There was a recent paper that showed you can spread model’s behavior through training on outputs, even if you don’t directly include obvious markers of the behavior. It’s totally plausible that training off Claude’s outputs subtly affected GLM into mentioning “Claude” even if they don’t include the direct tokens very often.
Given that other work shows that models often converge on similar internal representations, I'd not be surprised if there were close analogues of 'subliminal learning' that don't require shared-ancestor-base-model, just enough overlap in training material.
Further, "enough" training from another model's outputs – de facto 'distillation' – is likely to have similar effects as starting from a common base model, just "from thge other direction".
(Finally: some of the more nationalistic-paranoid observers seem to think Chinese labs have relied on exfiltrated weights from US entities. I don't personally think that'd be a likely or necessary contributor to Z.ai & others' successes, the mere appearance of this occasional "I am Claude" answer is sure to fuel further armchair belief in those theories.)
It is also possible that it learned off the internet that when someone says "Hello" to something that identifies as an AI assistant that the most appropriate response is "Hello! I'm Claude, an AI assistant created by Anthropic. How can I help you today?".

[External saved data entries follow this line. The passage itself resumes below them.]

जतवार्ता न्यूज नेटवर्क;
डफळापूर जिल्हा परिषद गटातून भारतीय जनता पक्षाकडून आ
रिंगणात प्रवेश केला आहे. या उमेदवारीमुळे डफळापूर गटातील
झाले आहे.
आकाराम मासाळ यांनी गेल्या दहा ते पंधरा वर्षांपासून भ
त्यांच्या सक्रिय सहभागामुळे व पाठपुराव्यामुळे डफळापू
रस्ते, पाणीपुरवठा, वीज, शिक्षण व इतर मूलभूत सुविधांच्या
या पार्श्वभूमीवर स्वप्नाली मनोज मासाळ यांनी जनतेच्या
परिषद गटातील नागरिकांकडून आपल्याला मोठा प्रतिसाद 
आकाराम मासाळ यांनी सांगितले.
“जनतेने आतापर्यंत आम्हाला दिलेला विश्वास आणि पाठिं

Didn't think of that, that would be an extremely interesting finding. However in that paper the transfer only happens for fine tunes of the same architecture, so it would be a whole new thing for it to happen in this case.
Chatbots identify themselves very often in casual/non-technical chats AFAIK -- for example, when people ask it for its opinion on something, or about its past.

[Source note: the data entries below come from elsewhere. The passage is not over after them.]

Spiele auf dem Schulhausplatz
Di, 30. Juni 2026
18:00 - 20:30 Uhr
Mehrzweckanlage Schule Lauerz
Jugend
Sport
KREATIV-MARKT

Re:sed, I'm under the impression that most chatbots are pretty pure-ML these days. There are definitely some hardcoded guardrails, but the huge flood of negative press early in ChatGPT's life about random weird mistakes can be pretty scary. Like, what if someone asks the model to list all the available models? Even in this replacement context, wouldn't it describe itself as "GLM Opus"? Etc etc etc.
It's like security (where absolute success is impossible) but you're allowed to just skip it instead of trying to pile Swiss cheese over all the problems! You can just hookup a validation model or two instead and tell them to keep things safe and enforce XYZ, and it'll do roughly as well with way less dev time needed.
After all, what's the risk in this case? OpenAI pretty credibly accused DeepSeek of training R1 by distilling O1[1], but it's my understanding that was more for marketplace PR ("they're only good because they copied us!") than any actual legal reason. Short of direct diplomatic involvement of the US government, top AI firms in China are understandably kinda immune.